- [What you should do]:
Your output must be the lines below from the line containing "contact@showmeyourdata.com" to the line containing "À partir de 69,02 $US", both lines included, reproduced exactly and without pictures.

- [Record extracts]:
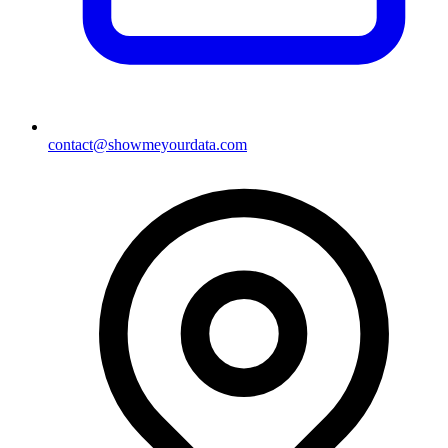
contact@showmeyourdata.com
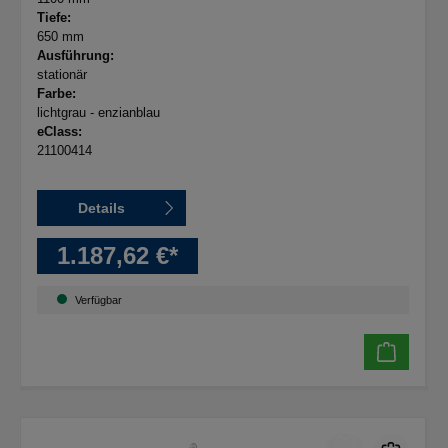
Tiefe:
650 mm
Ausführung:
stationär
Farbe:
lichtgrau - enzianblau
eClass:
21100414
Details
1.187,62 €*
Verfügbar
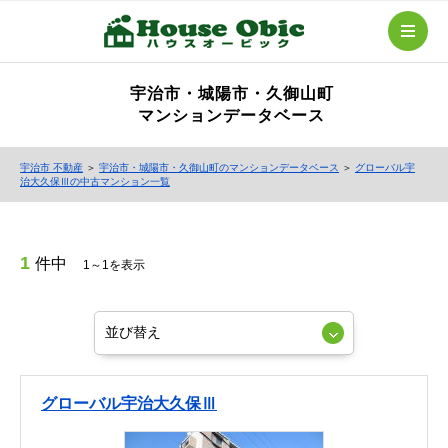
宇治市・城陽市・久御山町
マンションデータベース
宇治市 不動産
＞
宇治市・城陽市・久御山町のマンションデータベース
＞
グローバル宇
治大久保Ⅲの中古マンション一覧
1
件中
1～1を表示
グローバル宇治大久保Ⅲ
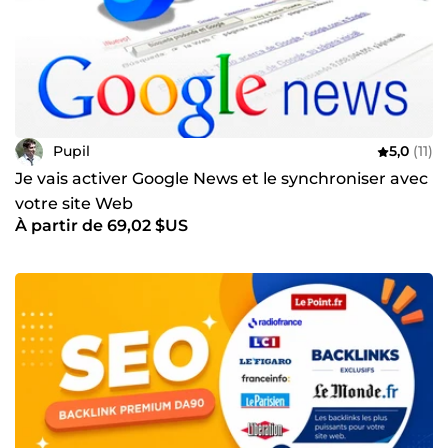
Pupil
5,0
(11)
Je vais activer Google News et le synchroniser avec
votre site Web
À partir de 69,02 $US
---
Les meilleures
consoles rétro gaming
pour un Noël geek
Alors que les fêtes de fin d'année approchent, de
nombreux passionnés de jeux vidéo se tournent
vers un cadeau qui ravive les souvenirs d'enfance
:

- [Expected output]:
contact@showmeyourdata.com
Tiefe:
650 mm
Ausführung:
stationär
Farbe:
lichtgrau - enzianblau
eClass:
21100414
Details
1.187,62 €*
Verfügbar
宇治市・城陽市・久御山町
マンションデータベース
宇治市 不動産
＞
宇治市・城陽市・久御山町のマンションデータベース
＞
グローバル宇
治大久保Ⅲの中古マンション一覧
1
件中
1～1を表示
グローバル宇治大久保Ⅲ
Pupil
5,0
(11)
Je vais activer Google News et le synchroniser avec
votre site Web
À partir de 69,02 $US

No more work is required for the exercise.